SACRAMENTO BEE

April 7, 2008

Bandanas shed light on field plight

By Susan Ferriss

A female farmworker will cover her face with a bandana to protect herself against sun, dust and pesticide residue.

It is said the bandana offers women an extra benefit, helping them avoid attention of obnoxious men in the fields.

An exhibit to highlight what federal officials say is a serious problem of sexual harassment in the agricultural workplace opens today in Sacramento, featuring a symbolic gesture: a display of bandanas decorated by women.

The show is sponsored by the California Rural Legal Assistance Foundation – which has sued businesses for alleged failure to stop harassment – and the Alabama-based Southern Poverty Law Center.

The law center will take the exhibit on the road, through the South and other parts of the country, where other women laborers will add to the collection.

"Respecto al ser vivo – Respect for living beings," is what a woman wrote in Spanish on one bandana. The words appear inside a cartoon-style balloon hovering above one of many figures she drew hunching over long rows of crops.

The show was set for April because a national coalition of anti-sexual-assault groups has designated it Sexual Assault Awareness Month.

Farm labor advocates say sexual harassment of farmworkers – at times escalating to rape – is especially hard to stop because women field hands are mostly immigrants who feel powerless to complain.

"It's incredibly difficult," said Julie Montgomery, an attorney with CRLA Foundation. "There's a lot of fear about reporting harassment. They don't want to be judged in their communities. They don't want to lose their jobs. Some are afraid because they don't have secure immigration status."

Montgomery is currently representing workers in two San Joaquin Valley locations who say they were harassed.

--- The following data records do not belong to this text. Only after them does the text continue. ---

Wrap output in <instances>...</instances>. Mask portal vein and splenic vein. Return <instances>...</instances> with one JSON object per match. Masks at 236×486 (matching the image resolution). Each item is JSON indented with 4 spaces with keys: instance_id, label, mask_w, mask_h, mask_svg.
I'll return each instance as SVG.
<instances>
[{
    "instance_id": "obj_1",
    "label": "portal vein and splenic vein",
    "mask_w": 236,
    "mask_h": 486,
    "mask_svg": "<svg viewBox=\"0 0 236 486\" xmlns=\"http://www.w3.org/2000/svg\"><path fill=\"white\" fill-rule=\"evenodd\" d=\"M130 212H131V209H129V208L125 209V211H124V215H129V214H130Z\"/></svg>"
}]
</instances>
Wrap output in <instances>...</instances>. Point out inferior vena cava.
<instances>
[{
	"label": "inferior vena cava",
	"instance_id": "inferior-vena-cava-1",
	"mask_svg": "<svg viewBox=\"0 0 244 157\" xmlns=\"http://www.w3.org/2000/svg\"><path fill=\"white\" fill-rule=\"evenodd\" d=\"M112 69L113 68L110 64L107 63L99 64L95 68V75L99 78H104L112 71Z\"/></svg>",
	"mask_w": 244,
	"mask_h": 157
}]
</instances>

In 2005, four female employees at the R.H. Phillips vineyard in Yolo County agreed to a settlement of $180,000 after suing the company with CRLA Foundation's aid. The women said their supervisor yelled at them and humiliated them publicly with sexual comments and insults. He denied them bathroom breaks and gave them foul water, the workers said.

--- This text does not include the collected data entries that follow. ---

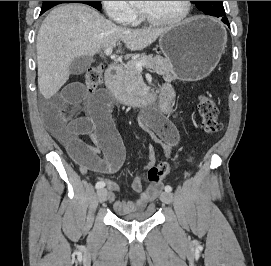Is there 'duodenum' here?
Instances as JSON below:
<instances>
[{
	"label": "duodenum",
	"instance_id": "obj_1",
	"mask_svg": "<svg viewBox=\"0 0 271 266\" xmlns=\"http://www.w3.org/2000/svg\"><path fill=\"white\" fill-rule=\"evenodd\" d=\"M122 76L121 67L117 64L108 67L105 73V83L108 90L113 94L118 102L126 104L130 101L131 97L128 96L121 88L120 80ZM154 93L146 94L140 98L135 99L138 104L151 105L156 101Z\"/></svg>",
	"mask_w": 271,
	"mask_h": 266
}]
</instances>
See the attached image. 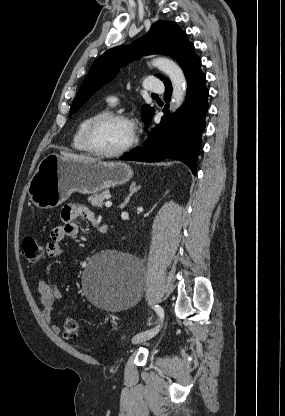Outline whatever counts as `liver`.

The women said that after they spoke up, they were not called back to their seasonal jobs and were labeled "las mujeres problematicas," the problem women.

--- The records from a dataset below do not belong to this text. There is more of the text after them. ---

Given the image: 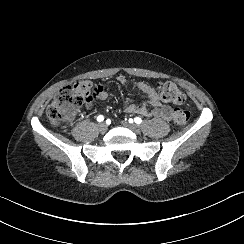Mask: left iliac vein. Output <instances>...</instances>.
I'll return each mask as SVG.
<instances>
[{"mask_svg":"<svg viewBox=\"0 0 244 244\" xmlns=\"http://www.w3.org/2000/svg\"><path fill=\"white\" fill-rule=\"evenodd\" d=\"M121 125H123L124 127L129 128L130 130H132L134 133H138L140 131V128L138 125L134 124V123H129L127 121L122 120L121 121Z\"/></svg>","mask_w":244,"mask_h":244,"instance_id":"left-iliac-vein-1","label":"left iliac vein"}]
</instances>
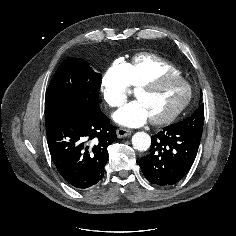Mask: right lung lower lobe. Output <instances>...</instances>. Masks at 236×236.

The company agreed to the settlement but called the allegations false.

In Fresno in 2005, U.S. Equal Employment Opportunity Commission attorneys – who have taken on a number of farmworker harassment cases – won a jury judgment of nearly $1 million against Harris Farms, a cattle feeding business based in Coalinga. Employee Olivia Tamayo said the company failed to protect her from a supervisor who forcibly raped her several times. She said the supervisor carried a gun and knife, one of the reasons she remained silent for a long time. The case is on appeal.